Governing ML lifecycle at scale: Best practices to set up cost and usage visibility of ML workloads in multi-account environments

Cloud costs can significantly impact your business operations. Gaining real-time visibility into infrastructure expenses, usage patterns, and cost drivers is essential. This insight enables agile decision-making, optimized scalability, and maximizes the value derived from cloud investments, providing cost-effective and efficient cloud utilization for your organization’s future growth. What makes cost visibility even more important for the cloud is that cloud usage is dynamic. This requires continuous cost reporting and monitoring to make sure costs don’t exceed expectations and you only pay for the usage you need. Additionally, you can measure the value the cloud delivers to your organization by quantifying the associated cloud costs.

For a multi-account environment, you can track costs at an AWS account level to associate expenses. However, to allocate costs to cloud resources, a tagging strategy is essential. A combination of an AWS account and tags provides the best results. Implementing a cost allocation strategy early is critical for managing your expenses and future optimization activities that will reduce your spend.

This post outlines steps you can take to implement a comprehensive tagging governance strategy across accounts, using AWS tools and services that provide visibility and control. By setting up automated policy enforcement and checks, you can achieve cost optimization across your machine learning (ML) environment.

Implement a tagging strategy

A tag is a label you assign to an AWS resource. Tags consist of a customer-defined key and an optional value to help manage, search for, and filter resources. Tag keys and values are case sensitive. A tag value (for example, Production) is also case sensitive, like the keys.

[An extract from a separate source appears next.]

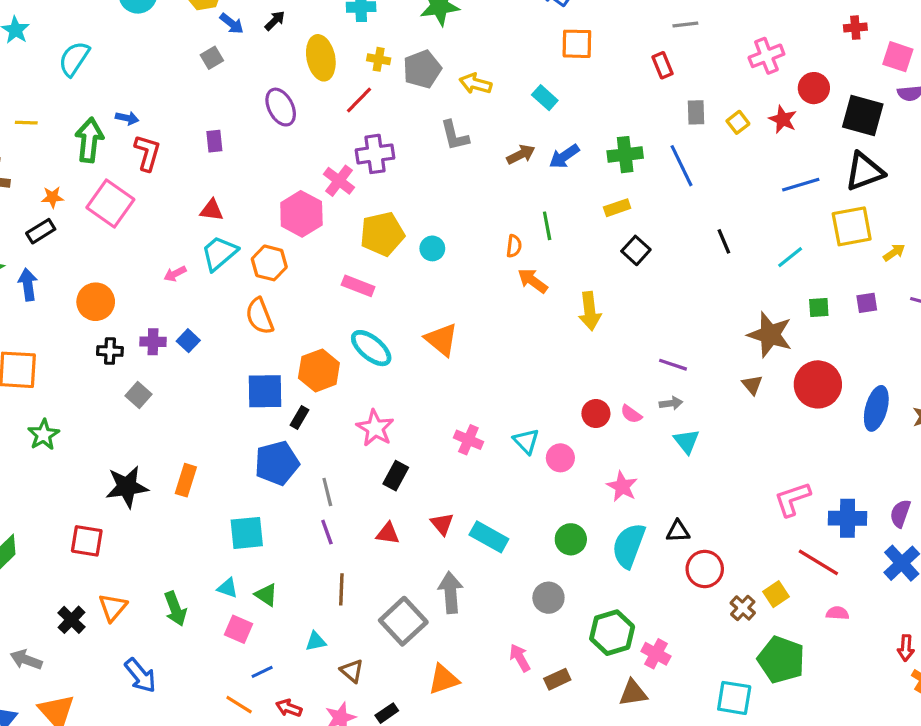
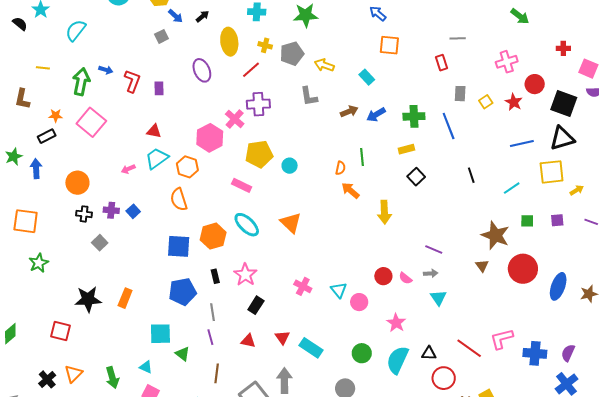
red L-shape: (147, 153) -> (132, 81), moved
black rectangle: (299, 418) -> (215, 276), moved, turned -48
red line: (818, 562) -> (469, 348), moved
green triangle: (266, 595) -> (183, 354), moved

It’s important to define a tagging strategy for your resources as soon as possible when establishing your cloud foundation. Tagging is an effective scaling mechanism for implementing cloud management and governance strategies. When defining your tagging strategy, you need to determine the right tags that will gather all the necessary information in your environment. You can remove tags when they’re no longer needed and apply new tags whenever required.

Categories for designing tags

Some of the common categories used for designing tags are as follows:

Cost allocation tags

Automation tags

Access control tags

AWS Identity and Access Management

Technical tags

environment

owner

aws: tags

Compliance tags

Business tags

A tagging strategy also defines a standardized convention and implementation of tags across all resource types.

When defining tags, use the following conventions:

Use all lowercase for consistency and to avoid confusion Separate words with hyphens Use a prefix to identify and separate AWS generated tags from third-party tool generated tags

Tagging dictionary

When defining a tagging dictionary, delineate between mandatory and discretionary tags. Mandatory tags help identify resources and their metadata, regardless of purpose. Discretionary tags are the tags that your tagging strategy defines, and they should be made available to assign to resources as needed. The following table provides examples of a tagging dictionary used for tagging ML resources.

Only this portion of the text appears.